| How to complete this task |
Return, word for word, the line containing "вводить в рацион малыша только с одного года." and every line after it through the last line of the records below.

=== Records provided ===

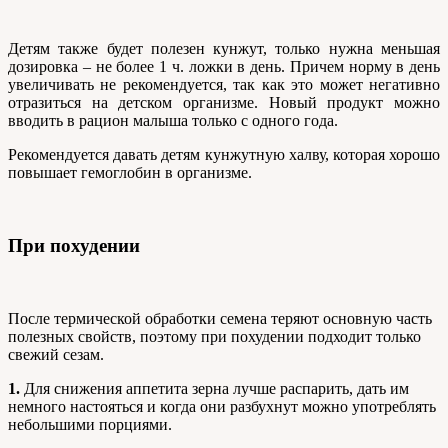
Детям также будет полезен кунжут, только нужна меньшая
дозировка – не более 1 ч. ложки в день. Причем норму в день
увеличивать не рекомендуется, так как это может негативно
отразиться на детском организме. Новый продукт можно
вводить в рацион малыша только с одного года.
Рекомендуется давать детям кунжутную халву, которая хорошо
повышает гемоглобин в организме.
При похудении
После термической обработки семена теряют основную часть
полезных свойств, поэтому при похудении подходит только
свежий сезам.
1.
Для снижения аппетита зерна лучше распарить, дать им
немного настояться и когда они разбухнут можно употреблять
небольшими порциями.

===

| Answer for the task |
вводить в рацион малыша только с одного года.
Рекомендуется давать детям кунжутную халву, которая хорошо
повышает гемоглобин в организме.
При похудении
После термической обработки семена теряют основную часть
полезных свойств, поэтому при похудении подходит только
свежий сезам.
1.
Для снижения аппетита зерна лучше распарить, дать им
немного настояться и когда они разбухнут можно употреблять
небольшими порциями.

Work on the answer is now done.